By Nic Loyd, WSU meteorologist, and Linda Weiford, WSU News
Blasting into the region on Nov. 19, the freakish combination of freezing rain, wet snow and wind became known as “ice storm ’96.”
If you lived in the Spokane area, that day and the few that followed are likely frozen in your mind. After all, towering trees crashed through houses, power lines snapped and popped and traffic slowed to a trickle on streets glazed with more than a quarter inch of ice.
It was a doozy, all right. The National Weather Service lists it among Washington’s top 25 weather events of the 20th century.
As we witnessed 19 years ago, while accumulating snow can be dangerous, ice from freezing rain can be particularly menacing. All it takes is a thin layer of ice on roads and sidewalks to make driving or walking treacherous. Not only that, but freezing rain is maddeningly hard to predict.
Here’s why: Often times, the precipitation starts out as snow but turns to rain while falling through warmer pockets of air. Then, as the raindrops approach the earth’s surface, they hit a level of cold air.
Now in a super-cooled state, the water droplets freeze on contact with exposed surfaces that include highways, walkways, cars, trees and power lines.
The problem is, it’s hard to know if and when this subtle tango between cold and warm air will occur. All it takes is a rise of a degree or two above freezing and then a drop of a degree or two below freezing as the precipitation falls toward the ground.
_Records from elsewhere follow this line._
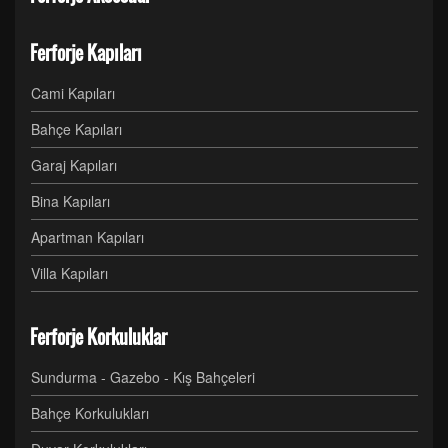
Ferforje Kapıları
Cami Kapıları
Bahçe Kapıları
Garaj Kapıları
Bina Kapıları
Apartman Kapıları
Villa Kapıları
Ferforje Korkuluklar
Sundurma - Gazebo - Kış Bahçeleri
Bahçe Korkulukları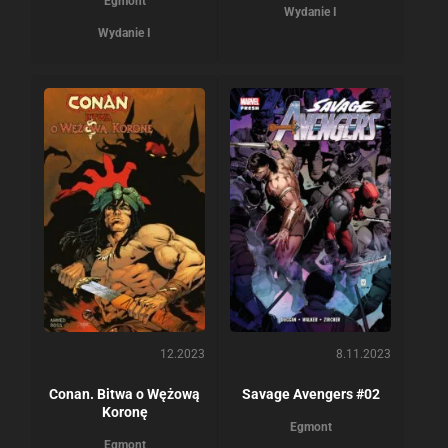
Egmont
Wydanie I
Wydanie I
12.2023
8.11.2023
Conan. Bitwa o Wężową
Savage Avengers #02
Koronę
Egmont
Egmont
How to tell the difference between freezing rain and sleet? Freezing rain falls like normal rain until it hits the ground and freezes to surfaces. With sleet, however, falling rain turns to tiny ice pellets before reaching the ground.
You’ve probably seen these frozen raindrops bouncing off your windshield or the ground. If it was June, then you saw hail. While sleet falls during winter months, hailstones are generally larger and fall during summer.
Several meteorological factors converged to make ice storm ’96 so deadly. First was the fact that there were already several inches of snow covering the ground when the freezing rain struck.
There was also a strong wind that slapped around the ice-encased power lines and trees. Finally, over the next few days, cold temperatures kept the ice from melting.
Spokane, in particular, got clobbered. Two days after Thanksgiving, a spokeswoman for Washington Water Power told the The New York Times: “It’s like the whole city has arthritis.”
Weathercatch is a bi-monthly column published in the Spokesman Review.